Incumbent President Uhuru Kenyatta, an Amherst graduate and the son of the father of Kenya’s independence, Jomo Kenyatta, beat traditional foe Raila Odinga, a four-time candidate and the son of the older Mr. Kenyatta’s traditional foe, Oginga Odinga, and six other candidates, by a convincing margin for a second fiveyear term.
Mr. Odinga has claimed that the election results were hacked, and thus not valid.
He did not call for violence in the streets, but did call for a work boycott on Monday.
It appears not to have been observed, which would suggest that any other efforts on his part to torpedo the elections are not likely to succeed.
John F. Kerry, U.S. secretary of state under Barack Obama and 2004 candidate for president, served as an election monitor, but also as a strong advocate for peace on the spot during Kenya’s elections.
Mr. Obama, half Kenyan himself, also spoke strongly to urge Kenyans to vote and to accept the elections results without violence. Mr. Obama’s plea was particularly relevant in the Kenyan political context since his father was Luo, from the same ethnic group as the principal losing candidate, Mr. Odinga.
The claims of hacking and other voting irregularities should be looked at closely by the electoral commission or the courts, as has been promised, and the inquiry’s results made completely public.

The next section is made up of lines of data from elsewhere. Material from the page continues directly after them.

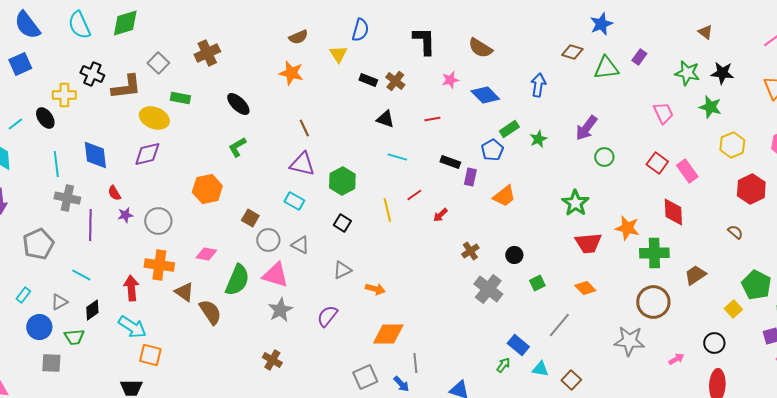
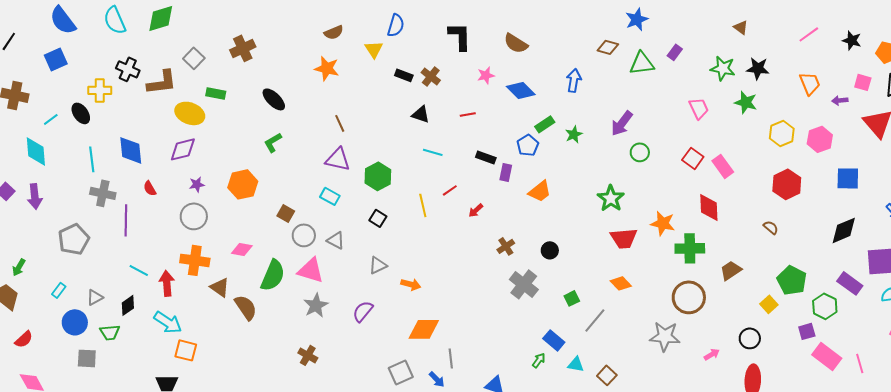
yellow hexagon: (732, 145) -> (782, 133), moved
purple star: (125, 215) -> (197, 184), moved
cyan line: (81, 275) -> (139, 270), moved
green square: (537, 283) -> (572, 298), moved

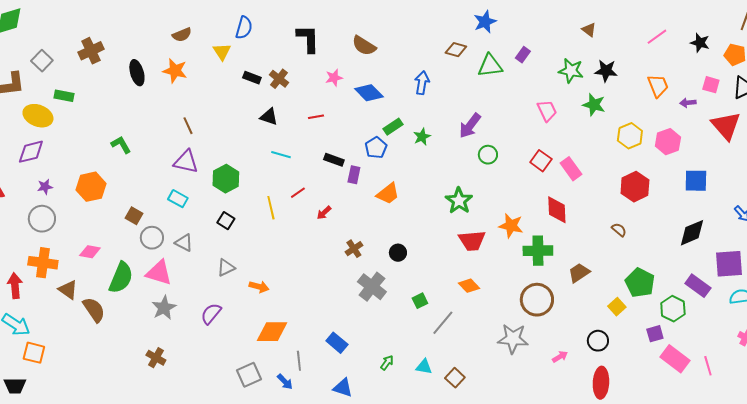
black ellipse: (274, 99) -> (137, 73), moved, turned 30
green L-shape: (273, 142) -> (121, 145), turned 90
blue rectangle: (554, 340) -> (337, 343), moved

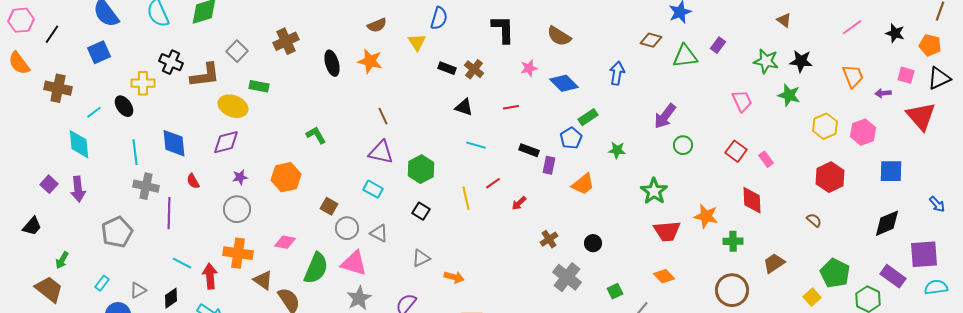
green star: (422, 137) -> (617, 150), moved, turned 30
pink rectangle: (571, 169) -> (766, 159), size x0.7
green cross: (538, 251) -> (733, 241), size x0.7

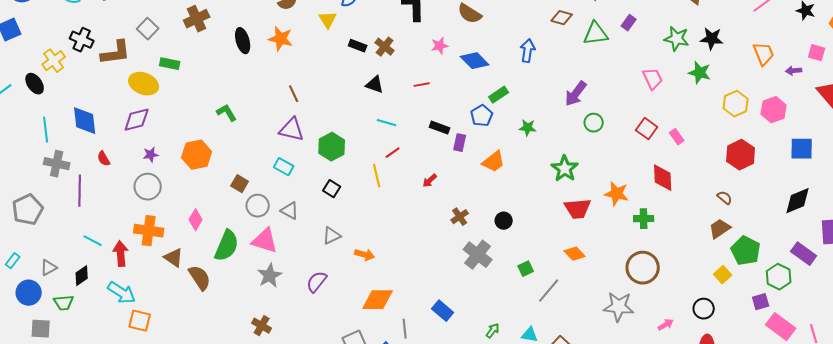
yellow cross: (143, 83) -> (54, 61), turned -35
red line: (493, 183) -> (393, 153), moved
pink diamond: (285, 242) -> (196, 220), turned -70
brown trapezoid: (774, 263) -> (720, 229), moved

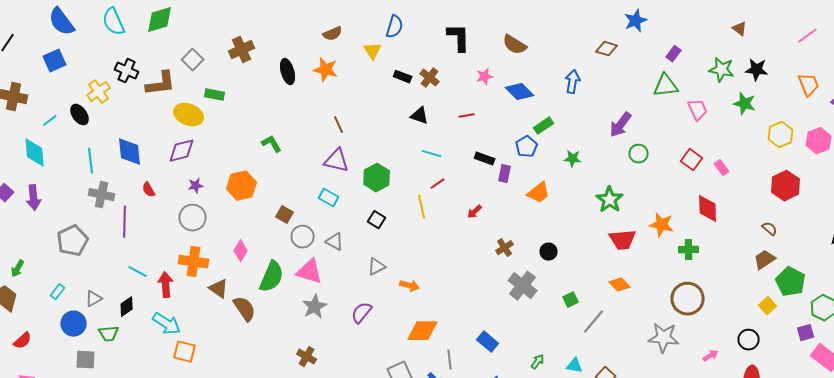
green triangle: (596, 34) -> (666, 86), moved

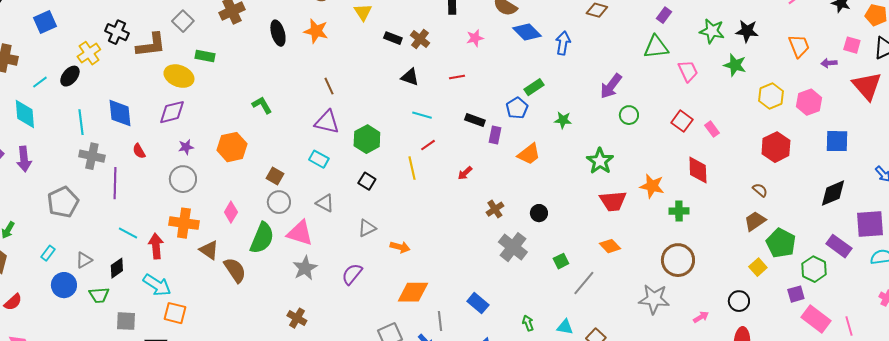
blue diamond: (520, 92) -> (527, 32), moved
black ellipse: (80, 115) -> (70, 76), turned 75
gray circle: (303, 237) -> (279, 202), moved
gray square: (86, 360) -> (126, 321), moved
green arrow: (538, 362) -> (528, 323), turned -56

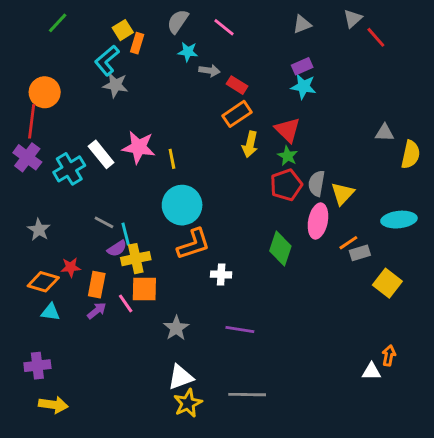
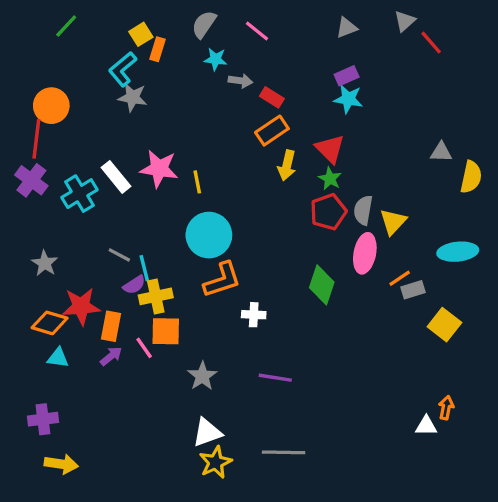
red star: (71, 267) -> (81, 306), size x1.6

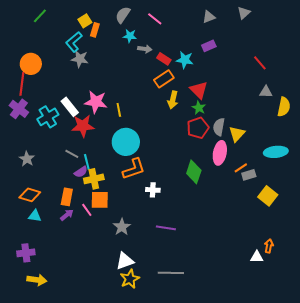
red line: (431, 43) -> (260, 63), moved
cyan star: (348, 99) -> (185, 60), moved
red star: (81, 306) -> (83, 126), moved

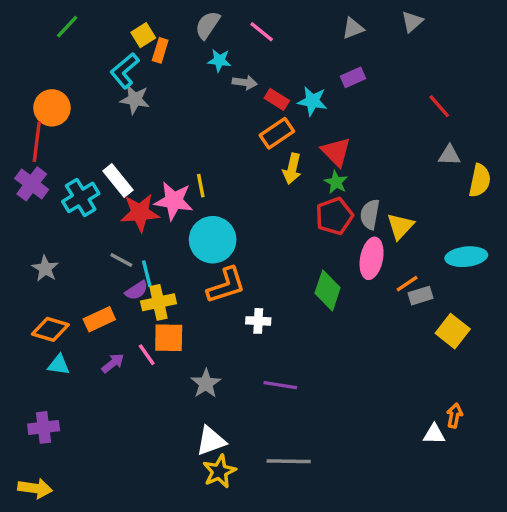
pink star: (96, 102) -> (174, 201), moved
orange rectangle: (67, 197) -> (99, 319), moved, turned 54
yellow arrow: (37, 280) -> (35, 488), moved

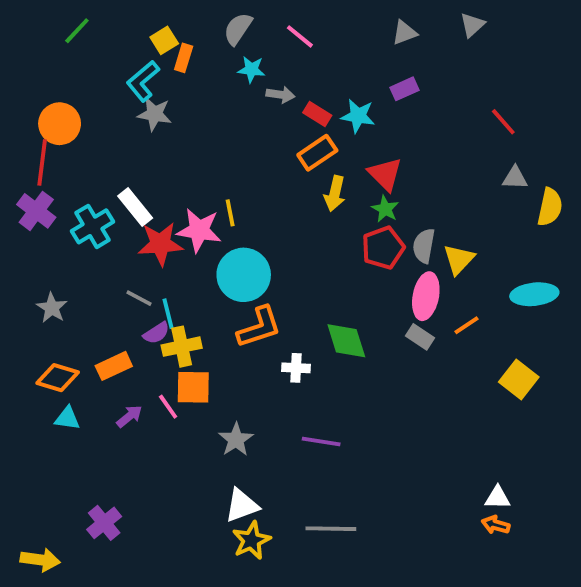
green diamond: (328, 290) -> (346, 341), moved, turned -36
gray rectangle: (421, 296) -> (420, 337), moved, turned 50
orange arrow: (454, 416) -> (496, 525), moved, turned -85
purple cross: (44, 427) -> (104, 523), moved, turned -32

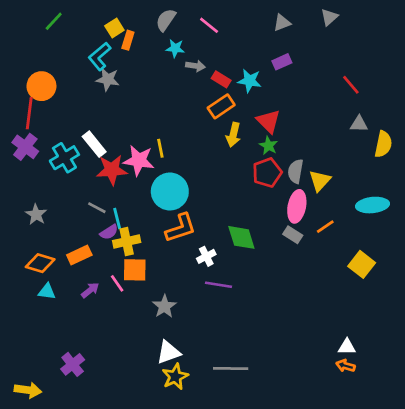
white cross: (296, 368) -> (206, 256), turned -30
purple line: (321, 442) -> (218, 285), moved

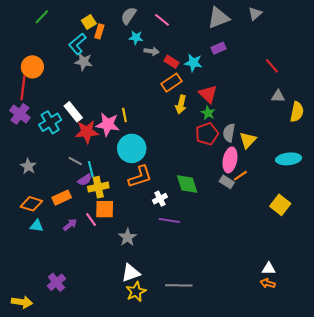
gray triangle: (282, 23) -> (218, 18), size x1.6
orange line: (325, 227) -> (240, 176), moved

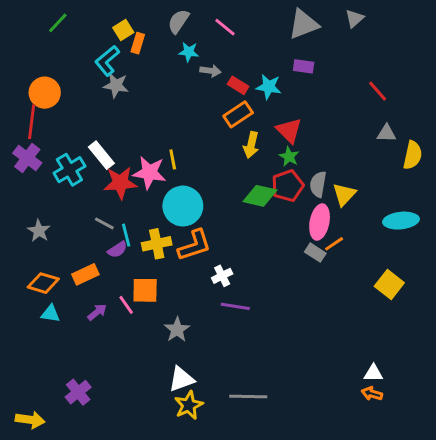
purple rectangle: (218, 48) -> (304, 66), turned 32
green diamond: (187, 184) -> (260, 196), moved, turned -60
yellow cross: (98, 187) -> (157, 244), moved

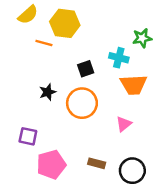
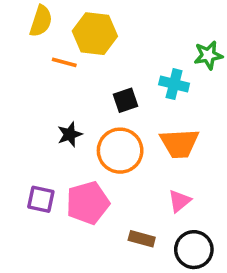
yellow semicircle: (28, 15) -> (41, 21), turned -30
orange trapezoid: (134, 85) -> (179, 143), moved
pink triangle: (124, 124) -> (179, 201), moved
pink pentagon: (51, 165) -> (88, 203), moved

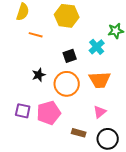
yellow hexagon: (95, 34) -> (67, 16), moved
cyan cross: (174, 84) -> (97, 47), turned 35

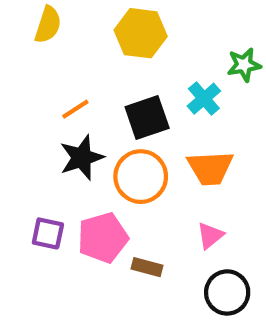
orange line: (36, 35) -> (75, 109), moved, turned -48
black square: (70, 56) -> (147, 117), size x1.5
black star: (39, 75) -> (82, 158), size x1.5
brown rectangle: (79, 133) -> (147, 267), moved

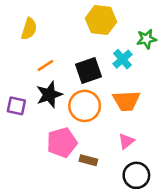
yellow semicircle: (48, 25) -> (29, 29), moved
yellow hexagon: (141, 33) -> (101, 20), moved
purple square: (48, 233) -> (16, 106), moved

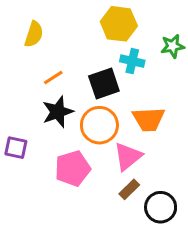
cyan cross: (122, 59) -> (132, 61), moved, turned -36
purple square: (16, 106) -> (16, 148), moved
pink triangle: (126, 141) -> (128, 157), moved, size x1.5
brown rectangle: (88, 160) -> (129, 189), moved, turned -60

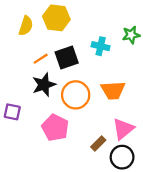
yellow hexagon: (119, 24) -> (56, 18), moved
black square: (104, 83) -> (67, 58), moved
pink triangle: (128, 157) -> (123, 129), moved
pink pentagon: (73, 168) -> (55, 128), turned -30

Mr. Kenyatta and his party should be generous in including opposition figures in his cabinet in the wake of the elections.
Kenya, with a population of 50 million is, relatively speaking, a success story in terms of governance and economic development in Africa, even though its government has a long way to go in terms of mopping up corruption and addressing poverty.
Kenya has registered economic growth of 5 percent each year since 2013. The Chinese just built Kenya a new railroad from its principal port, Mombasa, to its capital, Nairobi.
Americans should congratulate Kenyans on the occasion of the conduct of these apparently successful, peaceful elections.
The United States should also encourage Kenya to employ its resources to concentrate on improving the lot of its growing population, permitting it to withdraw itself from the 26-year-old, endless conflict in Somalia to its north while retaining general U.S. support.